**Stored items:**
<<<<

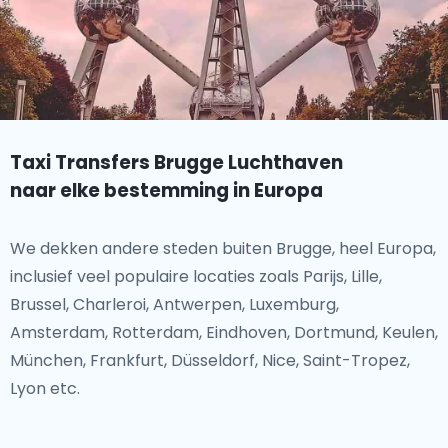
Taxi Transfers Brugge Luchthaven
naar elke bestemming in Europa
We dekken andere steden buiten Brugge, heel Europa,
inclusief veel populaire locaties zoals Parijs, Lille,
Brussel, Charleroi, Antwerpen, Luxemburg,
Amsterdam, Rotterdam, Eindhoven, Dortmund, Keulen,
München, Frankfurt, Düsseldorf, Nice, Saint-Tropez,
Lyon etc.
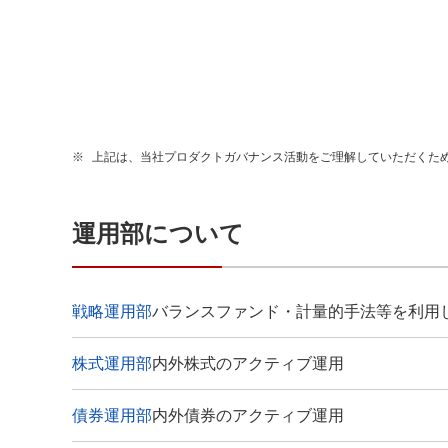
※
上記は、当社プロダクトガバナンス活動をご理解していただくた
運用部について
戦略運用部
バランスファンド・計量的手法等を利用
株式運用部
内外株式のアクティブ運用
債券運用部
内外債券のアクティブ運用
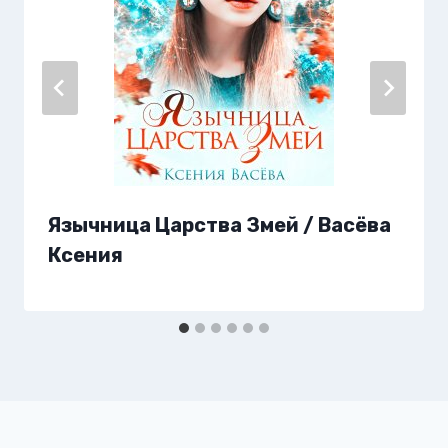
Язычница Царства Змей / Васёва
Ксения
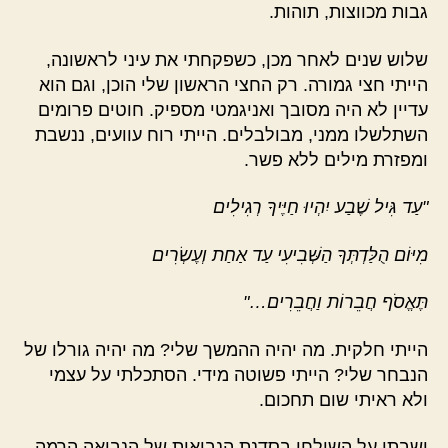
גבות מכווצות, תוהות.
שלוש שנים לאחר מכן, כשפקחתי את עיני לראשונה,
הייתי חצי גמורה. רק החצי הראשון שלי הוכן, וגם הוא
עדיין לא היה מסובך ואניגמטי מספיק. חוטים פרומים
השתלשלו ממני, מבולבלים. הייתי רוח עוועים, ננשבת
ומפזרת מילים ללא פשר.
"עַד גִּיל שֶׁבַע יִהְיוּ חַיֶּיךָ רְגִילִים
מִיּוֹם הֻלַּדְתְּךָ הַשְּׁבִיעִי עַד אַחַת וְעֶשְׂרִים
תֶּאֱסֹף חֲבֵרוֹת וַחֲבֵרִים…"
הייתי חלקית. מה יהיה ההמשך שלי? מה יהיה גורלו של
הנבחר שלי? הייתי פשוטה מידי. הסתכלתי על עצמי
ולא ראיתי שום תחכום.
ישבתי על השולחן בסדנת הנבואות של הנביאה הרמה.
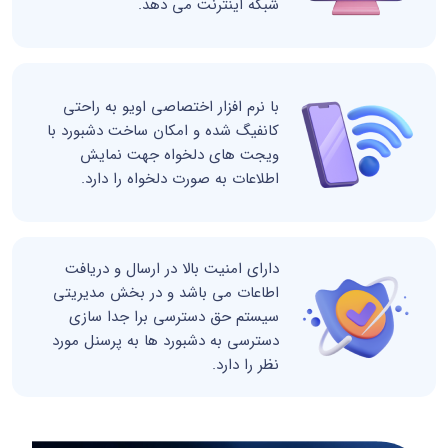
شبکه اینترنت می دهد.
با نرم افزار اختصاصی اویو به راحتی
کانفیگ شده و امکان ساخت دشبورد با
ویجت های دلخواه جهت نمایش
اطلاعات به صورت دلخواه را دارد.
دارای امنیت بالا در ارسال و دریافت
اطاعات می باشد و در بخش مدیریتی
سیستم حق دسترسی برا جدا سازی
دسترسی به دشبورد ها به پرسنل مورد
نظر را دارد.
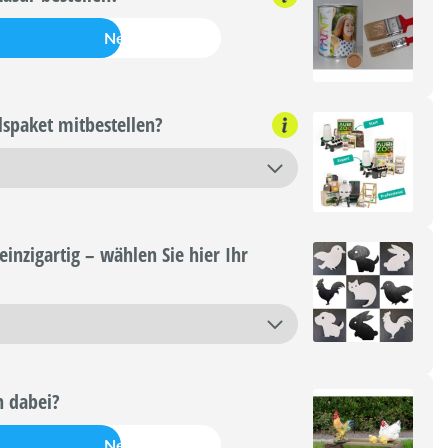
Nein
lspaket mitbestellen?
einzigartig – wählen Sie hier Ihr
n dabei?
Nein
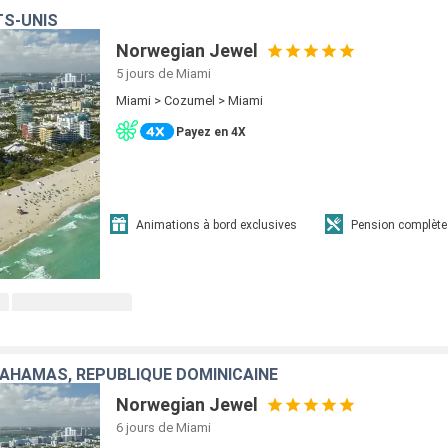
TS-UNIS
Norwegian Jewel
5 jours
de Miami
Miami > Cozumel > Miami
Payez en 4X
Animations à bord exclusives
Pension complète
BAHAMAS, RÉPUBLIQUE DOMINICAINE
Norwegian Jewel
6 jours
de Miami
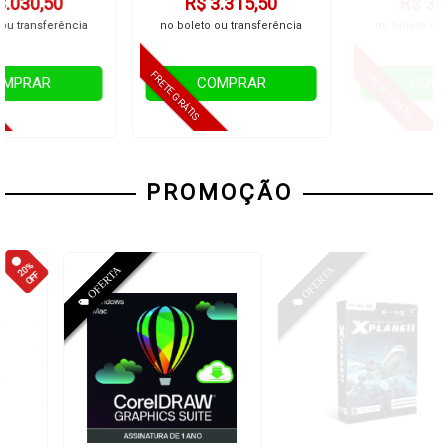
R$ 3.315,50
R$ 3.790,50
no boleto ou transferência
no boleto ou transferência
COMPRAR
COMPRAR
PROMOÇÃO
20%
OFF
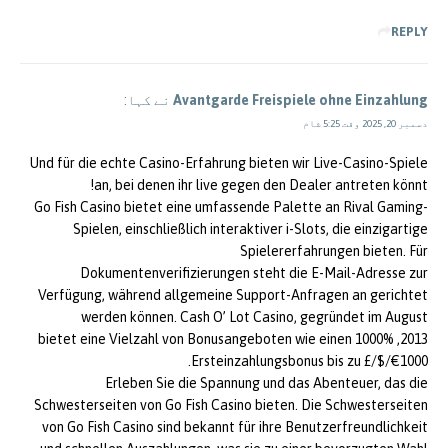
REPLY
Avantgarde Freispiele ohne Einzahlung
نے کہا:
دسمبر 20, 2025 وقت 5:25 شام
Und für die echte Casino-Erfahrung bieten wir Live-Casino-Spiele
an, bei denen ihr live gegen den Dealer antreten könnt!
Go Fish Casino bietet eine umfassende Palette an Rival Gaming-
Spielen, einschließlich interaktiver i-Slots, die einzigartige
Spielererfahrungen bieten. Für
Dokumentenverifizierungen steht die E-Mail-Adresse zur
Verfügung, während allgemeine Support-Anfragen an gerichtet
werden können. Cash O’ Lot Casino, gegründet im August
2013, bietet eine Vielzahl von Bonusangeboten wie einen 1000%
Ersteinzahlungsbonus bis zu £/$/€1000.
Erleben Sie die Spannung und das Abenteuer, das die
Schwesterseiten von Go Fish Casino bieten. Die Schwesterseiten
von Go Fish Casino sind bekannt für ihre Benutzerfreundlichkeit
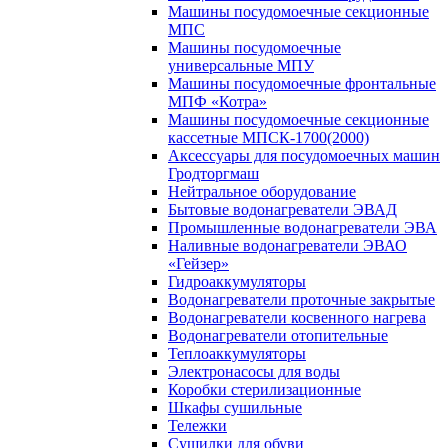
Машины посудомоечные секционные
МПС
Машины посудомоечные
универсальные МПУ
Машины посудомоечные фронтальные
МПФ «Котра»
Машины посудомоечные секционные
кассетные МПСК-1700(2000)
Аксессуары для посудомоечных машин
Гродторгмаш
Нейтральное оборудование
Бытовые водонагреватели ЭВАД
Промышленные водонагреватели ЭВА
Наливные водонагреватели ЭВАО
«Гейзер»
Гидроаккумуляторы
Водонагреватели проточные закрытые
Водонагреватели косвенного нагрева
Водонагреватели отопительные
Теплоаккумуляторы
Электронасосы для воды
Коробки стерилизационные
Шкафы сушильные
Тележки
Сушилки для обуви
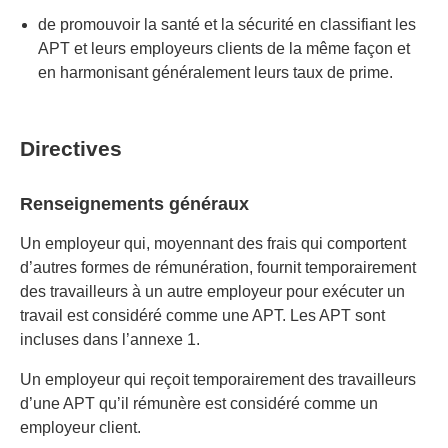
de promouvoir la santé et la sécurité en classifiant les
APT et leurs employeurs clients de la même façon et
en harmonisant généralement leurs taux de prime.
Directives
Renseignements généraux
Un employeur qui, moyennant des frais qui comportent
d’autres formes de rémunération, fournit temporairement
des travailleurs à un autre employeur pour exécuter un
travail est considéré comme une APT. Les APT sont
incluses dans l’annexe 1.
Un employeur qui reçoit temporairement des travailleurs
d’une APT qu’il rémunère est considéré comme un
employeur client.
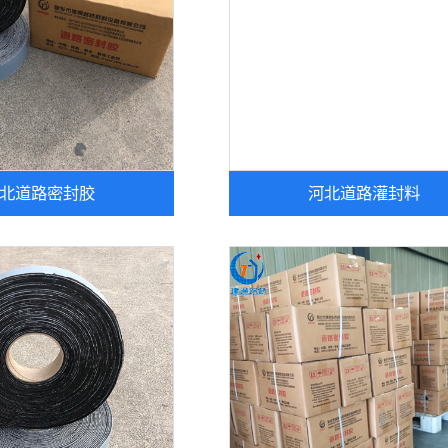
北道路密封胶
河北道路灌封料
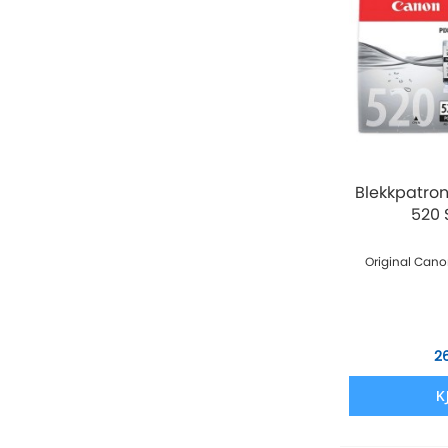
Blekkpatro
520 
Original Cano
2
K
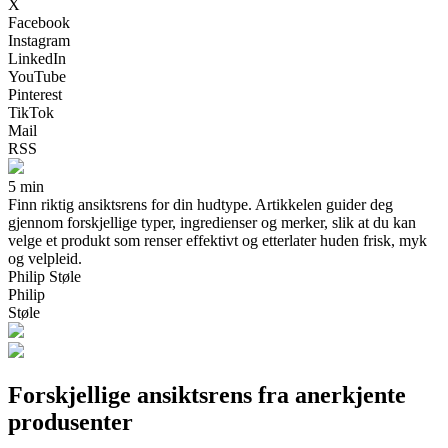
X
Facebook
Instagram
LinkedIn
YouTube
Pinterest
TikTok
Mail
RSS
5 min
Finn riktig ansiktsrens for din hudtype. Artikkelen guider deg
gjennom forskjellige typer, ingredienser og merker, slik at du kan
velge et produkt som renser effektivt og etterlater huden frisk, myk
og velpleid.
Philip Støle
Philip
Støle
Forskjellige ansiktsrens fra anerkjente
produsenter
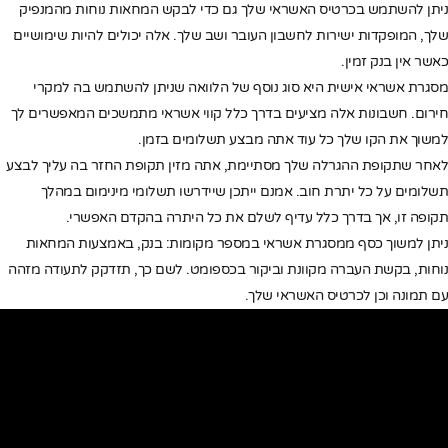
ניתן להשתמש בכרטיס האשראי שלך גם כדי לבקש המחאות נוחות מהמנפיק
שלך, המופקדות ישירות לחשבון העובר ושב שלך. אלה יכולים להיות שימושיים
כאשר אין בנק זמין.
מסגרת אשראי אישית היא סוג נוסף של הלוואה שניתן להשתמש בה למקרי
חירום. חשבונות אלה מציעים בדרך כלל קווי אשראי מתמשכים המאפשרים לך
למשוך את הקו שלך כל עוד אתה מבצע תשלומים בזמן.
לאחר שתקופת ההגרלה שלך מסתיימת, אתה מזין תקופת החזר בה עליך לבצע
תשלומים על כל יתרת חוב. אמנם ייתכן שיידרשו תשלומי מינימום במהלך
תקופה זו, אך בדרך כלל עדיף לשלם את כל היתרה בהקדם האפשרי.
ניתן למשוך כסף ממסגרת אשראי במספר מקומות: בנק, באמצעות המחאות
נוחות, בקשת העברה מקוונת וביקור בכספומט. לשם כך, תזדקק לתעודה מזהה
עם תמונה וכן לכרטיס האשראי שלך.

>>>>

**WORK REQUIRED:** Above are the entries; copy out every line among them that contains the word "bieten".

**OUTPUT BELOW:**
Und für die echte Casino-Erfahrung bieten wir Live-Casino-Spiele
Spielererfahrungen bieten. Für
Schwesterseiten von Go Fish Casino bieten. Die Schwesterseiten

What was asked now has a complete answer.